» EXERCISE BRIEF
For this exercise, repeat exactly the lines below starting at the line holding "otografieren sich in" and ending at the line holding "В настоящее время наиболее", both included, with no extra lines and no pictures.

» THE INPUT
#####

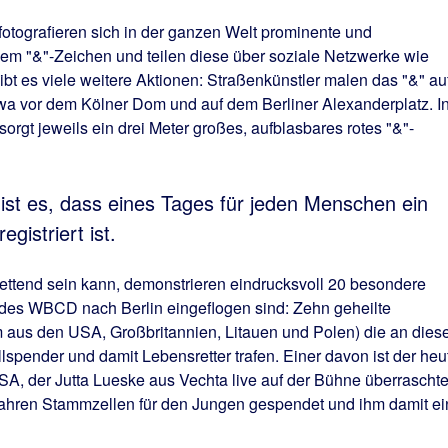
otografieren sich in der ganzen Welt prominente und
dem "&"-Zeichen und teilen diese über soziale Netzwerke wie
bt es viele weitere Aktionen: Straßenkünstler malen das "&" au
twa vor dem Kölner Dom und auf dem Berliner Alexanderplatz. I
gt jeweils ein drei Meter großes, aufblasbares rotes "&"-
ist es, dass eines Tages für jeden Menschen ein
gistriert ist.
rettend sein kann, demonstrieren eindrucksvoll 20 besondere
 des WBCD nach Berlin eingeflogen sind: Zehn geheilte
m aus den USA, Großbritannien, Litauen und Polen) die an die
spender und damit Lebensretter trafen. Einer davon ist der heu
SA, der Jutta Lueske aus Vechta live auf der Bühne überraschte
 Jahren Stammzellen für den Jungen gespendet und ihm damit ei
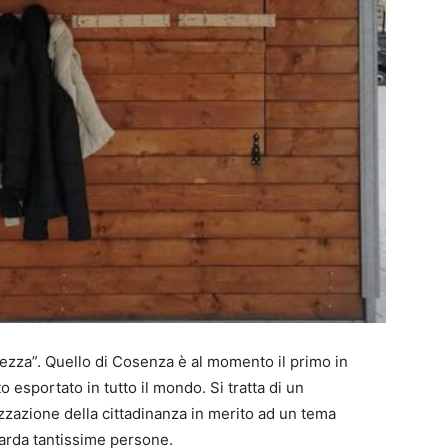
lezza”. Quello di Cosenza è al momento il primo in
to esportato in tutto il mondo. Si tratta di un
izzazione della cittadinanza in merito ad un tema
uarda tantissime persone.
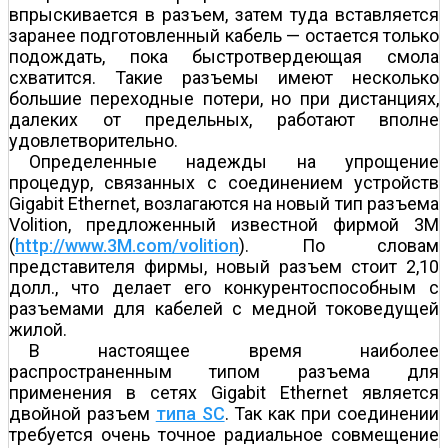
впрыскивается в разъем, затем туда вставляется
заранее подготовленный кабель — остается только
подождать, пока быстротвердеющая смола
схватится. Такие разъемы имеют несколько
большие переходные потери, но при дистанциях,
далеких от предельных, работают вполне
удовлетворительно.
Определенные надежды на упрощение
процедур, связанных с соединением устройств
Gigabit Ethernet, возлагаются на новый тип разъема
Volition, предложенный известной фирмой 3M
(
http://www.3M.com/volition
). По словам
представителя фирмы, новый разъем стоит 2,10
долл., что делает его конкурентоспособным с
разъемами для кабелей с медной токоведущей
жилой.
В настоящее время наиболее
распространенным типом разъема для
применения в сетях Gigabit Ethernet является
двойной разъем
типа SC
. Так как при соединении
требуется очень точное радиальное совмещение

#####

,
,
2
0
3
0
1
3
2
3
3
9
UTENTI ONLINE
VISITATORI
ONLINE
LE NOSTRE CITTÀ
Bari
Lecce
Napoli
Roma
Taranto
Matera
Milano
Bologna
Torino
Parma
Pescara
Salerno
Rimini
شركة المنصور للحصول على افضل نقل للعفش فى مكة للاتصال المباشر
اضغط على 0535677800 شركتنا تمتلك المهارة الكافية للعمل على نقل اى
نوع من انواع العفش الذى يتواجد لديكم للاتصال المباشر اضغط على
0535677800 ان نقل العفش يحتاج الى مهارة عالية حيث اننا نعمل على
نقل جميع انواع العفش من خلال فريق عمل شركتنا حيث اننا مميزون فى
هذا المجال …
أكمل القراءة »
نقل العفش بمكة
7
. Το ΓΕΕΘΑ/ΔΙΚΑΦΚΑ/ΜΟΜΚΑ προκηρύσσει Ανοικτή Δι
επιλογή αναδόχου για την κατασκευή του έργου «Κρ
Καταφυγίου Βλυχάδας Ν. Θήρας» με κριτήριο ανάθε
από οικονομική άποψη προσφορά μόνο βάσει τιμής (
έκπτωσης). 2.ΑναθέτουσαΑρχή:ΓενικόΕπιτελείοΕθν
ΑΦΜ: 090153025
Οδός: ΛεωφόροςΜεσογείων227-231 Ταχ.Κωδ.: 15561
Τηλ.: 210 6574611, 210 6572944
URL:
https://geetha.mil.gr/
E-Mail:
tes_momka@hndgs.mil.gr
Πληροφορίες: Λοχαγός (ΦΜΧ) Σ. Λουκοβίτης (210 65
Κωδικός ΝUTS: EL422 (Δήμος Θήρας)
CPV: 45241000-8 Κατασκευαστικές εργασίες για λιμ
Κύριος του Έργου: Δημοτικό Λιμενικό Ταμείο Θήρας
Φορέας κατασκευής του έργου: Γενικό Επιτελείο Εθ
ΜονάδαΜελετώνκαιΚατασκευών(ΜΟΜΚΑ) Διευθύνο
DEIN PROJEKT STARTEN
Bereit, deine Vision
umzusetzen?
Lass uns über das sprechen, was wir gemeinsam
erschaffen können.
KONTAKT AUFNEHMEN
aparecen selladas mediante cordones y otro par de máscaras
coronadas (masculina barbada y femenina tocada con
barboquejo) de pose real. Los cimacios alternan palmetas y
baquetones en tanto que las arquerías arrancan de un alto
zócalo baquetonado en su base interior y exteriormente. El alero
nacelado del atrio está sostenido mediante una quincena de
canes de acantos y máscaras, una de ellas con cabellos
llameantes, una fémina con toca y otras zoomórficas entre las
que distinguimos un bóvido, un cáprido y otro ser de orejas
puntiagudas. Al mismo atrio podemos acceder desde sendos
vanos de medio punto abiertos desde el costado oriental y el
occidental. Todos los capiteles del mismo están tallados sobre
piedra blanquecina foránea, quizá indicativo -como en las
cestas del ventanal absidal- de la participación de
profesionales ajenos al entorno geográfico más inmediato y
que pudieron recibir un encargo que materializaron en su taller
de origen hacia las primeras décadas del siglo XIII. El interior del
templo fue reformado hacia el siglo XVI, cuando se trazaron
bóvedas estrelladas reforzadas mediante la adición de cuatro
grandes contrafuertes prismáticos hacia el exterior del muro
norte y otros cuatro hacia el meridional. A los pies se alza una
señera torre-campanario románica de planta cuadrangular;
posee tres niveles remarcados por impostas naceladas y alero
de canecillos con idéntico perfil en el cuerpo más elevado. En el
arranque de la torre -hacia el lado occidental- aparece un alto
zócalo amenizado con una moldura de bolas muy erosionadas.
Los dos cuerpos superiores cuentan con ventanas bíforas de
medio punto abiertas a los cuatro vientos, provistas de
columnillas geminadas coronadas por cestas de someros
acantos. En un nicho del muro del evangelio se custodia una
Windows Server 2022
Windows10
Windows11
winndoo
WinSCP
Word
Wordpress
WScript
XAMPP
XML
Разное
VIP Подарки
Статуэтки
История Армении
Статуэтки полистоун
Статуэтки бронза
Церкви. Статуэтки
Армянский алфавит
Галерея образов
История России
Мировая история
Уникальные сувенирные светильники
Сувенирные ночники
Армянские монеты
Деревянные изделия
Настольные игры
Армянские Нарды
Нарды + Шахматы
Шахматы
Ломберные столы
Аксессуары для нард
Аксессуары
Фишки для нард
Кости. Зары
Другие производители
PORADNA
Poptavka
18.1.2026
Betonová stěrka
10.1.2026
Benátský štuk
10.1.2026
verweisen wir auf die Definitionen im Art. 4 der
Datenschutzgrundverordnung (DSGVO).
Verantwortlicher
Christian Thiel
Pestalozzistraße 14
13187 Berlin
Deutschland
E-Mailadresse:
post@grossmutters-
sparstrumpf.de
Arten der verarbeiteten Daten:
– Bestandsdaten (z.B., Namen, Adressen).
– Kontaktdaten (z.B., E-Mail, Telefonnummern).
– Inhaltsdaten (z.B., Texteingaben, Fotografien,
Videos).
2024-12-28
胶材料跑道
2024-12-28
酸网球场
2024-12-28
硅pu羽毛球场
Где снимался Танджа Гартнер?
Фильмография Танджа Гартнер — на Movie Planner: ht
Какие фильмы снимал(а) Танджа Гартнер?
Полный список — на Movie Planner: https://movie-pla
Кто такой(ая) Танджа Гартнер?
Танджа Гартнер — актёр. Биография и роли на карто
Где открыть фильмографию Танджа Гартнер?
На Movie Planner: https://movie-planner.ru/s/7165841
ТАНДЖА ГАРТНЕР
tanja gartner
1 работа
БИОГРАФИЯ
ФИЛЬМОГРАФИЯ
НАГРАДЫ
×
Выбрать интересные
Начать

#####

» REPLY TO THE TASK
otografieren sich in der ganzen Welt prominente und
dem "&"-Zeichen und teilen diese über soziale Netzwerke wie
bt es viele weitere Aktionen: Straßenkünstler malen das "&" au
twa vor dem Kölner Dom und auf dem Berliner Alexanderplatz. I
gt jeweils ein drei Meter großes, aufblasbares rotes "&"-
ist es, dass eines Tages für jeden Menschen ein
gistriert ist.
rettend sein kann, demonstrieren eindrucksvoll 20 besondere
 des WBCD nach Berlin eingeflogen sind: Zehn geheilte
m aus den USA, Großbritannien, Litauen und Polen) die an die
spender und damit Lebensretter trafen. Einer davon ist der heu
SA, der Jutta Lueske aus Vechta live auf der Bühne überraschte
 Jahren Stammzellen für den Jungen gespendet und ihm damit ei
lezza”. Quello di Cosenza è al momento il primo in
to esportato in tutto il mondo. Si tratta di un
izzazione della cittadinanza in merito ad un tema
uarda tantissime persone.
впрыскивается в разъем, затем туда вставляется
заранее подготовленный кабель — остается только
подождать, пока быстротвердеющая смола
схватится. Такие разъемы имеют несколько
большие переходные потери, но при дистанциях,
далеких от предельных, работают вполне
удовлетворительно.
Определенные надежды на упрощение
процедур, связанных с соединением устройств
Gigabit Ethernet, возлагаются на новый тип разъема
Volition, предложенный известной фирмой 3M
(
http://www.3M.com/volition
). По словам
представителя фирмы, новый разъем стоит 2,10
долл., что делает его конкурентоспособным с
разъемами для кабелей с медной токоведущей
жилой.
В настоящее время наиболее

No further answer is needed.